** Opening Given information block **
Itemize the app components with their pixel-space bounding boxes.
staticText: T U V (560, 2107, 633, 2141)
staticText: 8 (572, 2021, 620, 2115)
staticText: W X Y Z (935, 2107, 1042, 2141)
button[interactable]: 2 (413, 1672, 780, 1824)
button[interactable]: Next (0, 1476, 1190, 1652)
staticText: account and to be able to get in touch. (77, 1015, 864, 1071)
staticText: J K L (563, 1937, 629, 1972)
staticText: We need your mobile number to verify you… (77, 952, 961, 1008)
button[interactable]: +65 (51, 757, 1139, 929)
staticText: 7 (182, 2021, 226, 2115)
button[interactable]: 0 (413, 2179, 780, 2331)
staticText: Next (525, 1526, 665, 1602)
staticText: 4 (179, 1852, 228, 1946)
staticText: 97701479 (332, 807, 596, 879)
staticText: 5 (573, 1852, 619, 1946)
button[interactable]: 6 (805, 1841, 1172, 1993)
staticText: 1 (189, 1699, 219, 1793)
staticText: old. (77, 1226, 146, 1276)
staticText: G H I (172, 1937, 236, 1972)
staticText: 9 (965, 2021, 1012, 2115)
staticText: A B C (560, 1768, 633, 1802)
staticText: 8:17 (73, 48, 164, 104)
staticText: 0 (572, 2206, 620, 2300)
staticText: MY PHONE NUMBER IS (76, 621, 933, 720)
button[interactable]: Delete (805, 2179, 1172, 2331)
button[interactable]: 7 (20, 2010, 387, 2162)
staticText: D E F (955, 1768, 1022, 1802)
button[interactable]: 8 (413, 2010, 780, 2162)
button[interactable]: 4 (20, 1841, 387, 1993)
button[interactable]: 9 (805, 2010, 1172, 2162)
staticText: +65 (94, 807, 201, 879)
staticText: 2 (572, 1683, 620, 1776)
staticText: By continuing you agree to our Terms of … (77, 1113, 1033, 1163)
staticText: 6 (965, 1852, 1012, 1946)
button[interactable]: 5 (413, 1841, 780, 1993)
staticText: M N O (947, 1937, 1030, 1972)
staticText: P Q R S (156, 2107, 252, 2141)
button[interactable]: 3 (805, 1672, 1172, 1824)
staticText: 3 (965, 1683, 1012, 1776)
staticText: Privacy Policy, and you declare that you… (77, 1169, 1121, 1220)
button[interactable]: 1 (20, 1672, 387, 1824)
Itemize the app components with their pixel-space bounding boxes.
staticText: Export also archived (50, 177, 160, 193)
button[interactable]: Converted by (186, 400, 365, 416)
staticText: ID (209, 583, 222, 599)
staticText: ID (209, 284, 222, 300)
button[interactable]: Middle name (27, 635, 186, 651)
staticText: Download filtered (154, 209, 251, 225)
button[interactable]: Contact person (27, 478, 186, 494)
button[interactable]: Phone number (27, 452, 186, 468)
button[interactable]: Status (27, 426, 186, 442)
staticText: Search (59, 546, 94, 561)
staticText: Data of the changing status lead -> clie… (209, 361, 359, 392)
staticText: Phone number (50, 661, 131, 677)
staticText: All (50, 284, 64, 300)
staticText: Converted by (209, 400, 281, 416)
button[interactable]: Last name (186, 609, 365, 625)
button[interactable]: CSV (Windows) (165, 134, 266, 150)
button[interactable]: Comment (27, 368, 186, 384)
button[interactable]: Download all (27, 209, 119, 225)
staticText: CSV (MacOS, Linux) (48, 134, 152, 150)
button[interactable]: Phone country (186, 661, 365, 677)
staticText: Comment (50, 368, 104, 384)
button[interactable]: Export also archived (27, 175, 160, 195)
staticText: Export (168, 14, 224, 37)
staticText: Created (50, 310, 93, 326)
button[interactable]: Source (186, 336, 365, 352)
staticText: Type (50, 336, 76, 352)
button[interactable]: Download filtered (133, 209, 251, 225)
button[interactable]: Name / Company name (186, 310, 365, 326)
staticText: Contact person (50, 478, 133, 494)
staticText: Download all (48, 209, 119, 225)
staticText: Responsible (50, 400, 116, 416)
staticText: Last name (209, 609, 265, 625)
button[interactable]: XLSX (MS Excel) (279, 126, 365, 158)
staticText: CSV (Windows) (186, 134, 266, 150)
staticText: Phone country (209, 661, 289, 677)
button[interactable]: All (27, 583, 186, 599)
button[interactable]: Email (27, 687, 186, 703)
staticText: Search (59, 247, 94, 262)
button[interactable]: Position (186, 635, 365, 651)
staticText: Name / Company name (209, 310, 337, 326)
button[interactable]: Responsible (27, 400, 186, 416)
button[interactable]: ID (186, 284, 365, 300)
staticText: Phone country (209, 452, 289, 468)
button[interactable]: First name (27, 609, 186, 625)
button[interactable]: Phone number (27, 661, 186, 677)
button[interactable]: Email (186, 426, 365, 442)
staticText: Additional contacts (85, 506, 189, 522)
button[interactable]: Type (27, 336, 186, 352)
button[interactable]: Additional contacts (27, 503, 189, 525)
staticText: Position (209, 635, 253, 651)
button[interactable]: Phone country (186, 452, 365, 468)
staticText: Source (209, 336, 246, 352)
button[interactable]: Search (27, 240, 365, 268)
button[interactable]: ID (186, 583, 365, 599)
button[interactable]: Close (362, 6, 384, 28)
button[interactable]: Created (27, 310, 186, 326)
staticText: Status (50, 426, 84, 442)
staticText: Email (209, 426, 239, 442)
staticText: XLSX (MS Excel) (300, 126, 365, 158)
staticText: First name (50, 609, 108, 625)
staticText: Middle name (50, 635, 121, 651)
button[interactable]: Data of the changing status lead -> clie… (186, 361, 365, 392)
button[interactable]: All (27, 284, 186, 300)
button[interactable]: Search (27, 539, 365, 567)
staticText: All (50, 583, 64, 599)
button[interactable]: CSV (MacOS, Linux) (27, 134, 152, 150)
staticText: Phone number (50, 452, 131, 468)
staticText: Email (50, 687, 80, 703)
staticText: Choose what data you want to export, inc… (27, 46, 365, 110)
** Closing Given information block **
* What to produce
Scan the entries above for the string "Responsible" and copy each line containing it.

* Reply to the task
staticText: Responsible (50, 400, 116, 416)
button[interactable]: Responsible (27, 400, 186, 416)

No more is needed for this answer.